Continuous Improvement
Another, pretty important principle is continuous improvement. You might consider this as a "I need to learn new things"-pattern, but there is so much more to it. In DevOps, you can improve on a regular basis by:
- Knowing your metrics (DORA – I will write a blog about these, next)
- Doing retrospectives/postmortems
- Releasing more often and learn how to do it better
- Improving your software continuously
- Introducing new tools, but also get rid of old ones
- Gathering (actively) feedback about your product
In the end, you can improve each facet of your work. Sure, you need to work on real work, but dedicating some time to continuous improvement will keep you fast, innovative and increase your impact with your product.
Customer-centric action
DevOps teams will use short feedback loops with users and customers to develop products and services centered around user needs. In the past, I often heard statements like: "We don't know what our users need." or "I just want to make cool software." and "The customer ABC has opened 3 bugs again, what a pain."
DevOps works in the exact opposite way. You, and everybody in your team, need to learn that your users and customers are there to ask you for new features, raise bug reports and keep you busy. This does not mean, that you will follow them blindly. But, what happens if your customers are getting a bug fixed or a feature they want? Right, they will stick with you, recommend your work and interact more often with you.
You can foster a good customer connection by:
- Doing regular surveys
- Doing interviews with customers and end users
- Providing proper admin- and user-documentation
- Establishing a customer advisory board
- Communicate with the customers, based on their demand
- Making bug reports a priority
- Inviting customers to your reviews and adopt the reviews accordingly
- Providing proper release notes and news about your product
After all, just think about what you expect from a product you like very much. Is it really about the features, only? Or is it about communication, marketing, ease-of-use, fast bug fixes, long maintenance cycles?
Create with the end in mind
This is a tough one, but really important.
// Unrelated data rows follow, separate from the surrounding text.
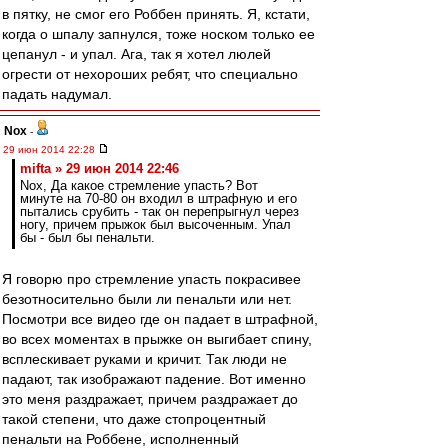
в пятку, не смог его Роббен принять. Я, кстати,
когда о шпалу запнулся, тоже носком только ее
цепанул - и упал. Ага, так я хотел люлей
огрести от нехороших ребят, что специально
падать надумал.
Nox
-
29 июн 2014 22:28
mifta » 29 июн 2014 22:46
Nox, Да какое стремление упасть? Вот
минуте на 70-80 он входил в штрафную и его
пытались срубить - так он перепрыгнул через
ногу, причем прыжок был высоченным. Упал
бы - был бы пенальти.
Я говорю про стремление упасть покрасивее
безотносительно были ли пенальти или нет.
Посмотри все видео где он падает в штрафной,
во всех моментах в прыжке он выгибает спину,
всплескивает руками и кричит. Так люди не
падают, так изображают падение. Вот именно
это меня раздражает, причем раздражает до
такой степени, что даже стопроцентный
пенальти на Роббене, исполненный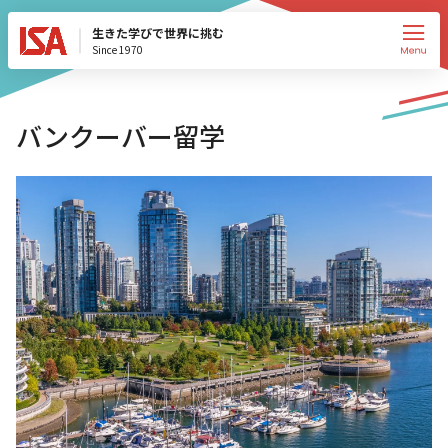
生きた学びで世界に挑む
Since 1970
バンクーバー留学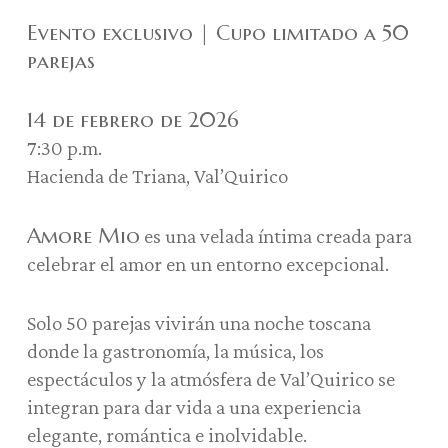
Evento exclusivo | Cupo limitado a 50
parejas
14 de febrero de 2026
7:30 p.m.
Hacienda de Triana, Val’Quirico
Amore Mio
es una velada íntima creada para
celebrar el amor en un entorno excepcional.
Solo 50 parejas vivirán una noche toscana
donde la gastronomía, la música, los
espectáculos y la atmósfera de Val’Quirico se
integran para dar vida a una experiencia
elegante, romántica e inolvidable.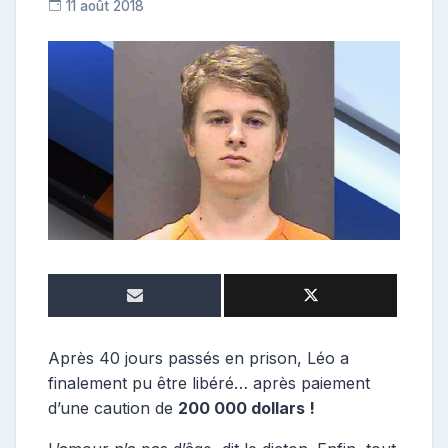
11 août 2018
C
o
n
t
r
i
b
u
t
r
i
c
e
Après 40 jours passés en prison, Léo a
finalement pu être libéré… après paiement
d’une caution de
200 000 dollars !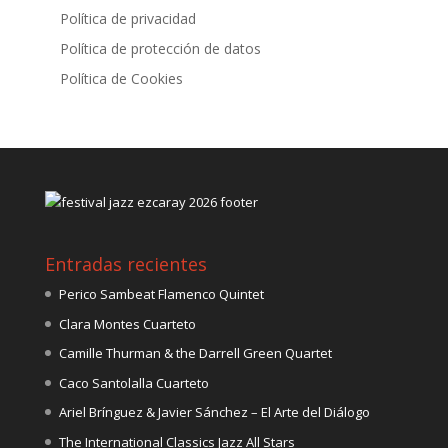
Política de privacidad
Política de protección de datos
Política de Cookies
Entradas recientes
Perico Sambeat Flamenco Quintet
Clara Montes Cuarteto
Camille Thurman & the Darrell Green Quartet
Caco Santolalla Cuarteto
Ariel Brínguez & Javier Sánchez – El Arte del Diálogo
The International Classics Jazz All Stars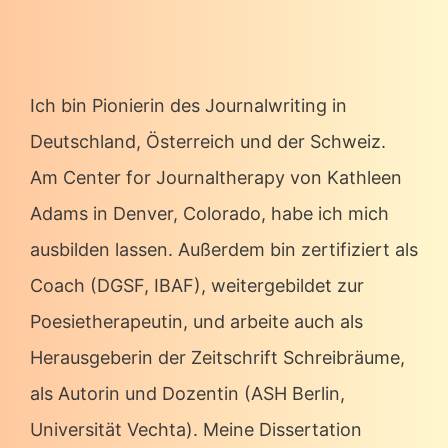
Ich bin Pionierin des Journalwriting in
Deutschland, Österreich und der Schweiz.
Am Center for Journaltherapy von Kathleen
Adams in Denver, Colorado, habe ich mich
ausbilden lassen. Außerdem bin zertifiziert als
Coach (DGSF, IBAF), weitergebildet zur
Poesietherapeutin, und arbeite auch als
Herausgeberin der Zeitschrift Schreibräume,
als Autorin und Dozentin (ASH Berlin,
Universität Vechta). Meine Dissertation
Just "coding something", is not an option to make your software product successful. You need to solve problems, create value and have a goal in mind how you can do this.
Very regularly, I am looking at so-called agile teams, that tinker their way forward, without having a specific goal or problem to solve. You really need to know what you are working on and how it should look like in the future. There are many options to do this.
- Write down your customer vision in 6,12,24 months
- Do pre-mortems/futurespectives
- Come up with a strategy for the next 3 months and stick to it
- Start doing solution designs before implementing
- Write down your wishes, the customer demand and stakeholder desires
- Give your team a proper name and slogan, like
"Flying Saucers – We make the best tomato sauce in the universe." - Measure your success on a regular basis
- Get rid of stuff that does not fit your goal
After all, you want to provide a product that should solve a problem for some time. Finding this concern, a solution to address it, and measurements to make it happen can be really exciting.
Docs & Links
I also want to share some additional resources about DevOps principles.
Conclusion
Well, I hope this helps to shed some light on DevOps and how you can start with it. Are you already doing some above-mentioned methods, meetings, and tooling? If so, I would love to hear how it works for you. I would also like to get more ideas and how you apply the DevOps principles in your team/company/project.